### Source data ###

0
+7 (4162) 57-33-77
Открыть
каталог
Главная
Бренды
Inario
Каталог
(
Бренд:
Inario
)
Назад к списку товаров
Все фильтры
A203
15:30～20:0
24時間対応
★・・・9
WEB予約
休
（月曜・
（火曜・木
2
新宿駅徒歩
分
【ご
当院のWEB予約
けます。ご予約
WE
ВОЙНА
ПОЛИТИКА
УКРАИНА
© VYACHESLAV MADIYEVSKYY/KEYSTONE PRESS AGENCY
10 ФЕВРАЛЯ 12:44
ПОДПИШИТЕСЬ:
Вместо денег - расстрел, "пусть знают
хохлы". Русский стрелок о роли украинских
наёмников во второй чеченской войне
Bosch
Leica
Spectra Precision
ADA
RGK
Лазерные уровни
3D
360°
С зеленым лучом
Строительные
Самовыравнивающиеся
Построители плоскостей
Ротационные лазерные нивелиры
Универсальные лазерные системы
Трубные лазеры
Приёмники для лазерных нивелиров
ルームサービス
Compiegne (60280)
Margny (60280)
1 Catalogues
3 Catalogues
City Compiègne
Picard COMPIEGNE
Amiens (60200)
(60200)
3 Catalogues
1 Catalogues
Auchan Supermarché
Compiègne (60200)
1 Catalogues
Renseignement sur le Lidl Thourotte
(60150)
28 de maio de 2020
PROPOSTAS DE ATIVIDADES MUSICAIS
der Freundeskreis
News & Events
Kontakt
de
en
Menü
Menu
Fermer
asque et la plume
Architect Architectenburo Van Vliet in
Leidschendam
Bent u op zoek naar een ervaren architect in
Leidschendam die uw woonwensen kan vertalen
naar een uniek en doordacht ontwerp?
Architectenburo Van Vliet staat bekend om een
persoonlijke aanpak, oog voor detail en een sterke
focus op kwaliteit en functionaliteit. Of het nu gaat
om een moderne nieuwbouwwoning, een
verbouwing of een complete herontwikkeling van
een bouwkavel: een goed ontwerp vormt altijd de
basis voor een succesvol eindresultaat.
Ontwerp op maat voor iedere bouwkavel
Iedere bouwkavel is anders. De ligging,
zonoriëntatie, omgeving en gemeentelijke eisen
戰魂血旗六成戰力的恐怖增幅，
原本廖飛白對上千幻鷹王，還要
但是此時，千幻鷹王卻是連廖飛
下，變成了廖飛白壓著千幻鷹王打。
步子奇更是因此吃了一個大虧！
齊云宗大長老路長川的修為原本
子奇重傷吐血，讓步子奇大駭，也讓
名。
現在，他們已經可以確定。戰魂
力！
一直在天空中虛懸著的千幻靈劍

###

_Problem to solve_
From the records above, quote only the lines running from the line with "Renseignement sur le Lidl Thourotte" to the line with "focus op kwaliteit", both lines included.

_Your solution_
Renseignement sur le Lidl Thourotte
(60150)
28 de maio de 2020
PROPOSTAS DE ATIVIDADES MUSICAIS
der Freundeskreis
News & Events
Kontakt
de
en
Menü
Menu
Fermer
asque et la plume
Architect Architectenburo Van Vliet in
Leidschendam
Bent u op zoek naar een ervaren architect in
Leidschendam die uw woonwensen kan vertalen
naar een uniek en doordacht ontwerp?
Architectenburo Van Vliet staat bekend om een
persoonlijke aanpak, oog voor detail en een sterke
focus op kwaliteit en functionaliteit. Of het nu gaat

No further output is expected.